Es muy importante que la formación
del profesorado no universitario se encuentre ligada en la medida de lo posible
al centro docente, con proyectos de mejora realizados en tiempo de trabajo.
Debería llegarse a una situación en la que hubiera obligatoriedad de recibir
formación y una oferta completa que pudiera llegar a todos los colegios e
institutos.
La formación debería ofertarse
también fuera del centro cuando sus características lo requieran, ocupando el
tiempo lectivo de modo progresivo.
Esa “red de centros” a la que
aludíamos en el capítulo de formación inicial podría resultar válida en la
formación permanente. Esos centros podrían servir de modelos a profesores de
otros centros, como señala la bibliografía actual especializada en formación de
profesores.
La formación permanente debe estar ligada a la
carrera docente.
VALORACIÓN DEL TRABAJO DEL PROFESOR.
La promoción entre cuerpos docentes no es la única
posibilidad de mejora del trabajo docente, además que ello supone que a los
mejores profesores/as que desarrollan su labor en una determinada etapa se les
saca de donde lo están haciendo bien para que sitúen en otro lugar. De este
modo lo que se consigue es un empobrecimiento del sistema.
Si lo que el sistema educativo requiere son profesores/as experimentados, bien valorados y capaces
de analizar su propia práctica, esto habrá que pagarlo con un sueldo mayor.

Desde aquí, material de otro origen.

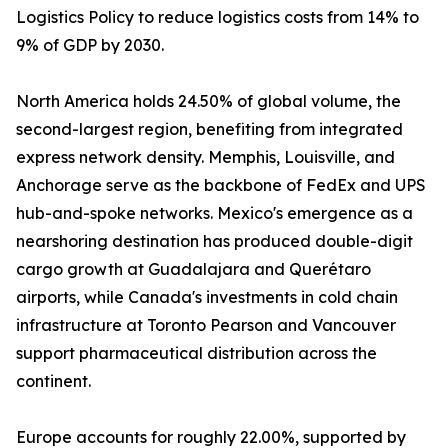
Logistics Policy to reduce logistics costs from 14% to
9% of GDP by 2030.
North America holds 24.50% of global volume, the
second-largest region, benefiting from integrated
express network density. Memphis, Louisville, and
Anchorage serve as the backbone of FedEx and UPS
hub-and-spoke networks. Mexico's emergence as a
nearshoring destination has produced double-digit
cargo growth at Guadalajara and Querétaro
airports, while Canada's investments in cold chain
infrastructure at Toronto Pearson and Vancouver
support pharmaceutical distribution across the
continent.
Europe accounts for roughly 22.00%, supported by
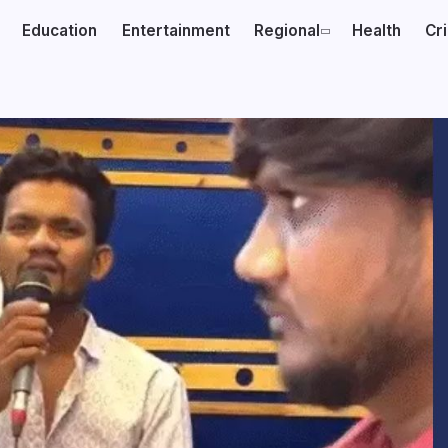
Education
Entertainment
Regional
Health
Cr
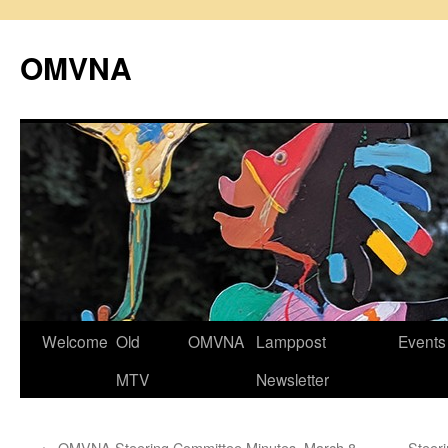
Skip
to
OMVNA
content
Welcome
Old
OMVNA
Lamppost
Events
MTV
Newsletter
←
OMVNA Steering Committee Minutes, March 8,
Steer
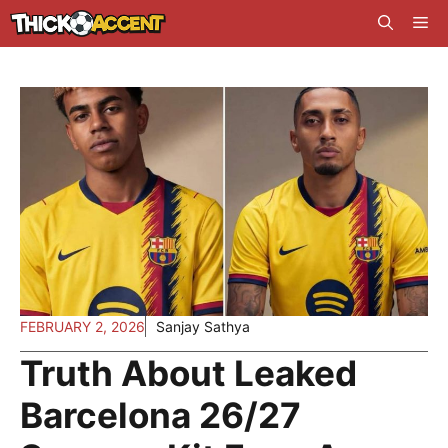
Skip
Me
to
content
FEBRUARY 2, 2026
Sanjay Sathya
Truth About Leaked
Barcelona 26/27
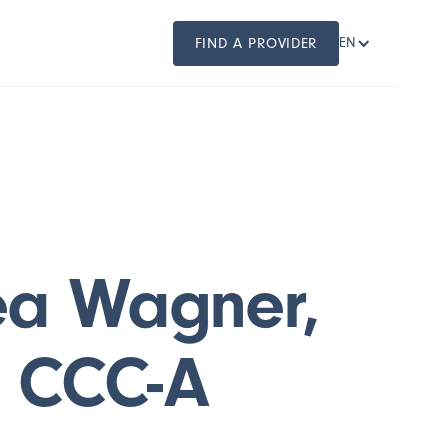
FIND A PROVIDER
EN
ea Wagner,
, CCC-A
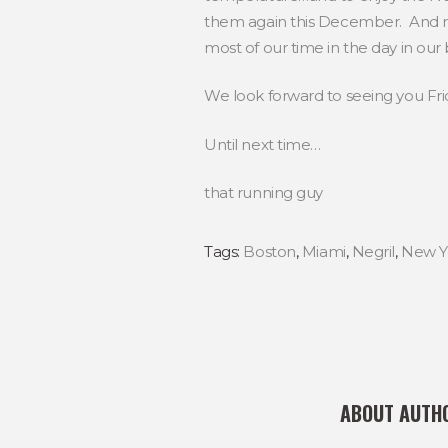
them again this December. And rem
most of our time in the day in our
We look forward to seeing you Frid
Until next time…
that running guy
Tags:
Boston
,
Miami
,
Negril
,
New Y
ABOUT AUTH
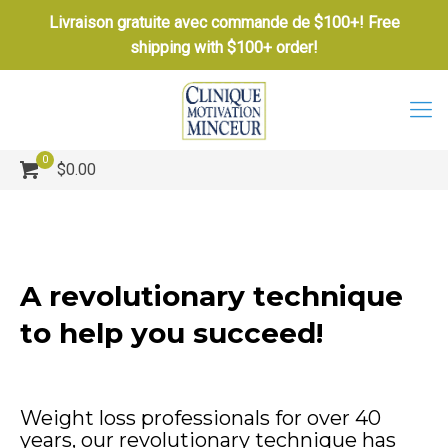
Livraison gratuite avec commande de $100+! Free
shipping with $100+ order!
0
$0.00
A revolutionary technique
to help you succeed!
Weight loss professionals for over 40
years, our revolutionary technique has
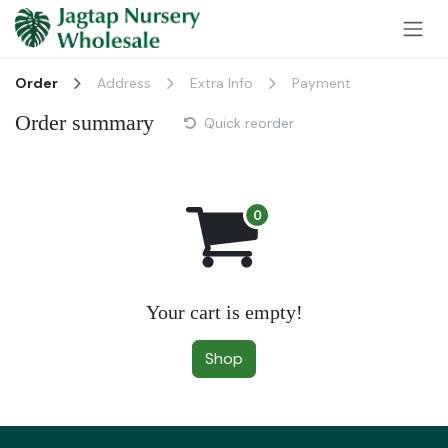
Skip to Content
Order
Address
Extra Info
Payment
Order summary
Quick reorder
Your cart is empty!
Shop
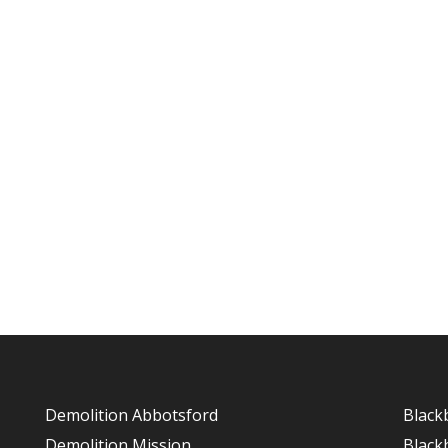
Demolition Abbotsford
Black
Demolition Mission
Black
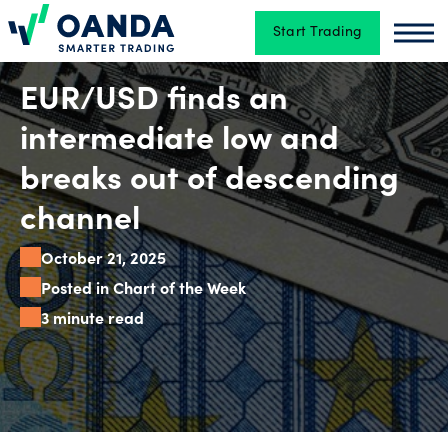
Start Trading
Oanda
Oan
Trading
EUR/USD finds an
intermediate low and
Platforms
breaks out of descending
channel
Tools
October 21, 2025
&
Posted in Chart of the Week
skills
3 minute read
Account
types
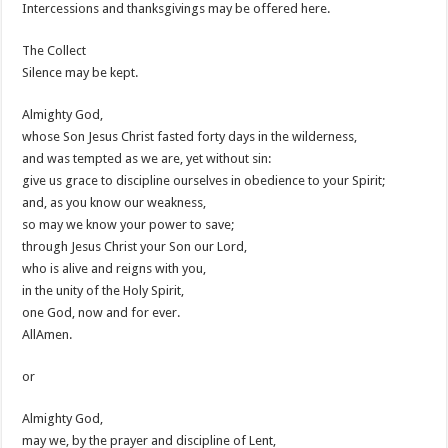
Intercessions and thanksgivings may be offered here.
The Collect
Silence may be kept.
Almighty God,
whose Son Jesus Christ fasted forty days in the wilderness,
and was tempted as we are, yet without sin:
give us grace to discipline ourselves in obedience to your Spirit;
and, as you know our weakness,
so may we know your power to save;
through Jesus Christ your Son our Lord,
who is alive and reigns with you,
in the unity of the Holy Spirit,
one God, now and for ever.
AllAmen.
or
Almighty God,
may we, by the prayer and discipline of Lent,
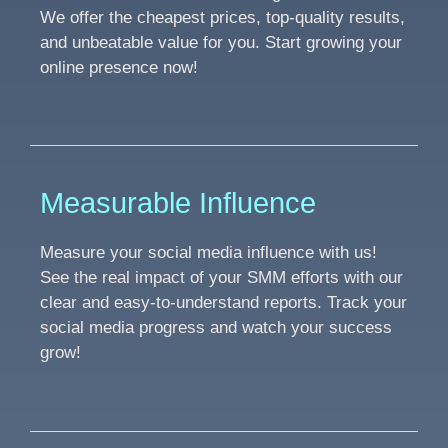
We offer the cheapest prices, top-quality results,
and unbeatable value for you. Start growing your
online presence now!
Measurable Influence
Measure your social media influence with us!
See the real impact of your SMM efforts with our
clear and easy-to-understand reports. Track your
social media progress and watch your success
grow!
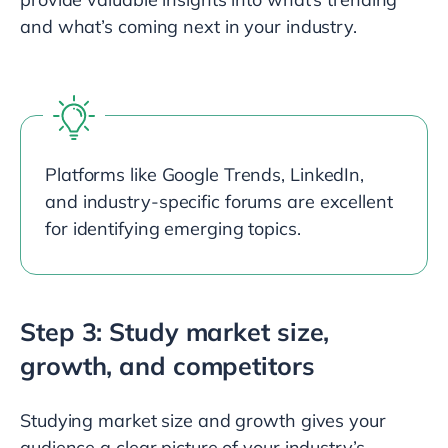
and what’s coming next in your industry.
Platforms like Google Trends, LinkedIn,
and industry-specific forums are excellent
for identifying emerging topics.
Step 3: Study market size,
growth, and competitors
Studying market size and growth gives your
audience a clear picture of your industry’s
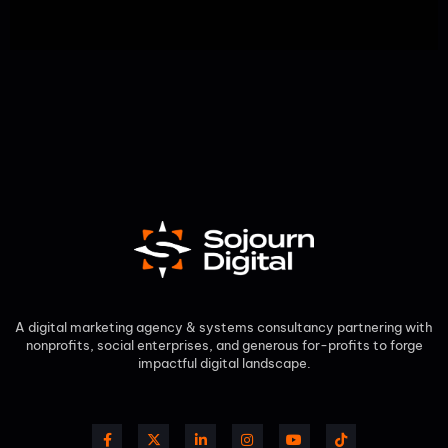
A digital marketing agency & systems consultancy partnering with
nonprofits, social enterprises, and generous for-profits to forge
impactful digital landscape.​
F
X
L
I
Y
T
a
-
i
n
o
i
c
t
n
s
u
k
e
w
k
t
t
t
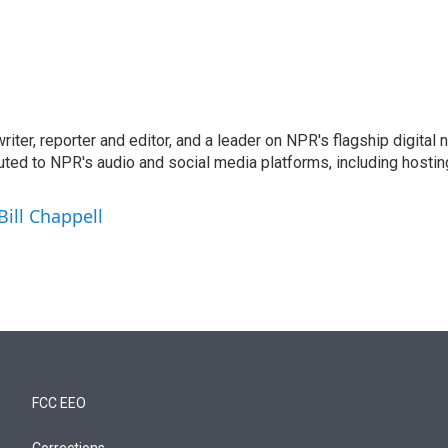
 writer, reporter and editor, and a leader on NPR's flagship digita
uted to NPR's audio and social media platforms, including hostin
Bill Chappell
FCC EEO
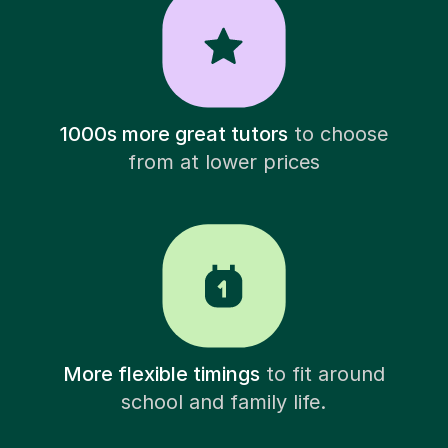
1000s more great tutors
to choose
from at lower prices
More flexible timings
to fit around
school and family life.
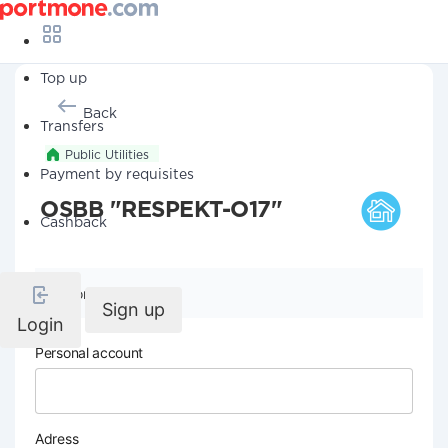
Top up
Back
Transfers
Public Utilities
Payment by requisites
OSBB "RESPEKT-O17"
Cashback
Company details
Sign up
Login
Personal account
Adress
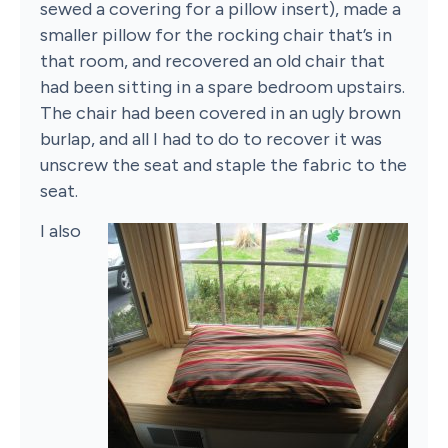
sewed a covering for a pillow insert), made a
smaller pillow for the rocking chair that’s in
that room, and recovered an old chair that
had been sitting in a spare bedroom upstairs.
The chair had been covered in an ugly brown
burlap, and all I had to do to recover it was
unscrew the seat and staple the fabric to the
seat.
I also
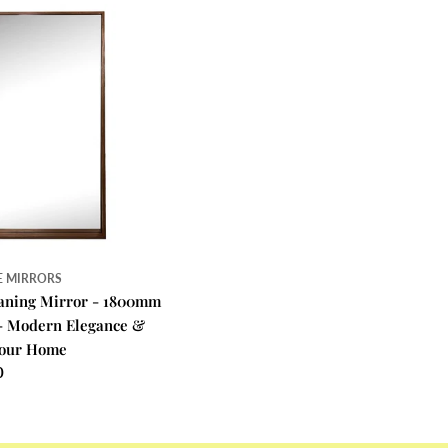
E MIRRORS
eaning Mirror - 1800mm
- Modern Elegance &
 Your Home
0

Pero esto no debe generalizarse sino que debe encontrarse ligado al fenómeno de
promoción docente, de modo que sólo se aplique al profesorado que ha destacado
en su labor.
Otro modo de promoción docente, ligada a su
valoración positiva según las premisas establecidas más arriba sería la
posibilidad de atender al profesorado en prácticas, como un modo de realzar su
labor a la vez que se mejoraría la calidad de la formación inicial, como ha
quedado dicho.
También podría estudiarse la posibilidad de que el
profesorado que por su valoración hubiese conseguido una promoción, pudiera
disponer de algún tiempo, con reducción de la carga lectiva, para dedicarse a
la investigación que pudiera redundar en beneficio del propio centro.
ESTATUTO DOCENTE.
Se hace imprescindible el que por fin se redacte un Estatuto de la Función Pública Docente en el que se expresen los derechos y deberes de éstos y que tenga en cuenta la carrera docente (en los términos expresados anteriormente, según entendemos nosotros).
Debería contemplar la posibilidad de equipos de
profesores que pudieran trabajar juntos, rompiendo el fosilizado esquema actual
en el que es la antigüedad el principal mérito, en centros determinados. De
este modo se podría crear una red de centros que pudieran servir como modelos
en la formación permanente.
Se debe velar por las condiciones materiales en que
el profesorado de la enseñanza pública desarrolla su trabajo:
·
En relación con la infraestructuras: establecimiento de una condiciones
mínimas para dar las clases, tanto en espacios, como en materiales, como en
mantenimiento de determinados espacios (aseos, etc.)
·
En relación con
las ratios: se puede continuar con las existentes, pero respetándolas.